Tumor presentation before surgery.
Figure 2.
Computed tomography image before surgery. (a) Tumor with necrosis and calcification, and (b) bilateral solid lesions in the lungs.
Figure 3.
(a, b) Hematoxylin and Eosin staining. (a) The tumor was mostly composed of osteosarcoma-like components and (b) occasional carcinoma-like tumor cells (arrows).
Figure 4.
(a-c) Positron emission tomography-computed tomography and computed tomography. (a, b) The tumor spread to an axillary lymph node and bilateral lungs; (c) the tumor increased in size when compared to the initial examination.

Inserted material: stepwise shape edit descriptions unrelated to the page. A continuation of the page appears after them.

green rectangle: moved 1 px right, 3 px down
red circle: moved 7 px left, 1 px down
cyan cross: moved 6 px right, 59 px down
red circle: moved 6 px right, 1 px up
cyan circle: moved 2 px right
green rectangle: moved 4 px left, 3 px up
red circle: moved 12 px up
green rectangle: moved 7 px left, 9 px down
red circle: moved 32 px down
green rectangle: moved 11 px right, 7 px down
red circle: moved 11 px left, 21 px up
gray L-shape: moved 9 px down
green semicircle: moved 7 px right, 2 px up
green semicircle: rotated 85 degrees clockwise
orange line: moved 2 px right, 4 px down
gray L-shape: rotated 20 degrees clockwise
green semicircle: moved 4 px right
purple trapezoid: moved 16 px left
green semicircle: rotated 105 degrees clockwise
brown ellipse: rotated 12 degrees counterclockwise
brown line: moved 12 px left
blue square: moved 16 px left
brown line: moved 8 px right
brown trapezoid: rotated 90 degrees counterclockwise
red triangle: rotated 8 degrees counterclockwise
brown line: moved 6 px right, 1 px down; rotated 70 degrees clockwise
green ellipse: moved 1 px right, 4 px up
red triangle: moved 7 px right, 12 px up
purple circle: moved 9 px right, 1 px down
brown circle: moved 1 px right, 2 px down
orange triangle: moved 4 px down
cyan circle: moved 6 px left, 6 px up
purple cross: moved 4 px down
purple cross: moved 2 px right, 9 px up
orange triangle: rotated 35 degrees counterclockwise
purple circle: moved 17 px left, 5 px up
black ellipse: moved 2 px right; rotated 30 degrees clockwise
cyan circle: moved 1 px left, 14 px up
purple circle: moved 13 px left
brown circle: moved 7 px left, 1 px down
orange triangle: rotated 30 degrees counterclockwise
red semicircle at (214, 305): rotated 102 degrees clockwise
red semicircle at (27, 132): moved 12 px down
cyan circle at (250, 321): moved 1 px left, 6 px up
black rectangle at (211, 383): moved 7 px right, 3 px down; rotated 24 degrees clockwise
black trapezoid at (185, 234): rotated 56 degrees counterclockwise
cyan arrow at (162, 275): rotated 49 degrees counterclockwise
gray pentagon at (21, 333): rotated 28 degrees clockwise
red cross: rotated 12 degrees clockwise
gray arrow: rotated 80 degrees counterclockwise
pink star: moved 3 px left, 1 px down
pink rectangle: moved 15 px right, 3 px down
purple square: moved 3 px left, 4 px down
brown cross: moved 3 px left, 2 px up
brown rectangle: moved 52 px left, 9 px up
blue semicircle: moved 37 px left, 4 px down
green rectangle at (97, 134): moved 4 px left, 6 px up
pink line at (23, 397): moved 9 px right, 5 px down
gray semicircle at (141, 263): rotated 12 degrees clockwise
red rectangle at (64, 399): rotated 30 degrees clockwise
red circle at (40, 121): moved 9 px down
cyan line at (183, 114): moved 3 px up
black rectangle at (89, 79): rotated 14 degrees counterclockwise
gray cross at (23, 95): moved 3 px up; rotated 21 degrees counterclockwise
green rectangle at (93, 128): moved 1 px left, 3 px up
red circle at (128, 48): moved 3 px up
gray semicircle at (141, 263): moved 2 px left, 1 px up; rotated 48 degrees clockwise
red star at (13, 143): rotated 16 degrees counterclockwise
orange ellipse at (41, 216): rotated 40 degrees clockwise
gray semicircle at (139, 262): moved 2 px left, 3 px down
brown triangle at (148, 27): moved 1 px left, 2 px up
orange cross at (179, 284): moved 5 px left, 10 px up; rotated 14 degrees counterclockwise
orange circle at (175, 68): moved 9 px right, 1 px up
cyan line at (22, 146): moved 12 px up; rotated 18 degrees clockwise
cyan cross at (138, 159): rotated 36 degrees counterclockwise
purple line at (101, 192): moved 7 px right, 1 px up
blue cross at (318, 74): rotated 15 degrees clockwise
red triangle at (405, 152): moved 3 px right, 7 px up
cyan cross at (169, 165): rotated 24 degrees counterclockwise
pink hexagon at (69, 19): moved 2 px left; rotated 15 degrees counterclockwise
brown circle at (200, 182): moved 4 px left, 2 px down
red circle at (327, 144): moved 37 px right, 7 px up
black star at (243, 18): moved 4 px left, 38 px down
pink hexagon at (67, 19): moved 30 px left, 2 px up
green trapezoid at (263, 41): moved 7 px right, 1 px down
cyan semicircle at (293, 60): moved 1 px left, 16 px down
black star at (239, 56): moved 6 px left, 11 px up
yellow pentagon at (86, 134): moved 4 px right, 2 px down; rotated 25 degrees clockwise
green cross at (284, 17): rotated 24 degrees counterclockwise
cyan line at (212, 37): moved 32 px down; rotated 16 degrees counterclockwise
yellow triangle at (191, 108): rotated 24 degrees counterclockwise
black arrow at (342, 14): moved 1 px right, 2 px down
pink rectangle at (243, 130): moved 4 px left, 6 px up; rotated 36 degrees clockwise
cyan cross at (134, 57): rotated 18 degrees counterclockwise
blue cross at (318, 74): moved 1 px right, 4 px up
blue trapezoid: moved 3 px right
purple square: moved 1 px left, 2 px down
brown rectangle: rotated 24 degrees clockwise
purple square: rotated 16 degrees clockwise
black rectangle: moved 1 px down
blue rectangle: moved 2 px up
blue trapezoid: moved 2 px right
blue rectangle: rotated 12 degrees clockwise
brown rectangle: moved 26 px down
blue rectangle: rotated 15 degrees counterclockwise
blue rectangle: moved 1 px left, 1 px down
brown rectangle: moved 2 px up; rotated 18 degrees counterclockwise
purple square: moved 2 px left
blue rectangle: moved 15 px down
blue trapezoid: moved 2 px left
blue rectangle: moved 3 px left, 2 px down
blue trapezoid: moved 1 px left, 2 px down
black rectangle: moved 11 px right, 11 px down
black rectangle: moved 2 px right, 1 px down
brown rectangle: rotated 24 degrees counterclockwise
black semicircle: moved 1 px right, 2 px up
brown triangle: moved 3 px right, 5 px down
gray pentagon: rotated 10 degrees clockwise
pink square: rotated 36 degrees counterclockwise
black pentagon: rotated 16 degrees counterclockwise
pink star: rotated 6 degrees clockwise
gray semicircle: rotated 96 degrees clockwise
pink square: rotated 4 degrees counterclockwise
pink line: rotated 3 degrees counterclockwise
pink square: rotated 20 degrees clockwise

Since the majority of the tumor had an osteosarcoma-like component, therapy was initiated to target the osteosarcoma. She was treated with 20 mg/m2/day adriamycin for 3 days and 100 mg/m2 cisplatin at 21-day intervals, a standard anti-sarcoma chemotherapy. After two cycles, a 38% PR, according to the Response Evaluation Criteria in Solid Tumors criteria, was observed in January 2019 (Fig. 5). After four cycles, lung and lymph node metastases maintained PR; however, the regimen was discontinued due to grade 2 renal impairment (based on the Common Terminology Criteria for Adverse Events) and complete atrioventricular block. The chemotherapy treatment was then changed to eribulin, used for recurrent or chemo-refractory soft tissue sarcomas. After two treatment cycles, CT revealed disease progression with multiple new lung metastases. Subsequently, she was treated with pazopanib, also used for recurrent or chemo-refractory soft tissue sarcomas. Two months later, pazopanib administration was discontinued due to nausea. After that, she was diagnosed with dyspnea, and a follow-up CT scan revealed disease progression with an increase in the size and number of lung metastases and new metastases in the pericardium and liver. Ultrasonic echocardiography revealed a significant decline in heart function. She received palliative care and died of MBC approximately 12 months after the initiation of treatment.
Figure 5.
The metastasis decreased in size after treatment with adriamycin and cisplatin.
Discussion
MBC is a heterogeneous disease in which malignant epithelial and malignant stromal features can be found. Approximately 10% of cases have metastases at the time of diagnosis, and about 50% of cases experience disease recurrence (6,7,9,10). Due to the rarity of MBC, there are no guidelines for the treatment of metastasis or disease recurrence. Most MBCs (69-77%) are classified as triple-negative breast cancers (TNBC); that is, the estrogen receptor, progesterone receptor, and human epidermal growth factor receptor are negative, as in this case (4,11), making them ineligible for hormonal treatment. Therefore, MBC is frequently treated with the chemotherapy usually used in TNBC; however, only 10-21.8% of patients respond to chemotherapy (8,12). Compared to IDC, MBC often has a different gene expression associated with epithelial to mesenchymal transition and relatively rapid distant metastatic spread. These differences lead to increased resistance to chemotherapy (13). MBC often lacks EP300, and downregulation of EP300 results in the epithelial to mesenchymal transition. Moreover, the lack of EP300 results in a resistance to paclitaxel. Therefore, taxane-based treatments, often used for TNBC with recurrence or metastases, are usually ineffective for MBC (14).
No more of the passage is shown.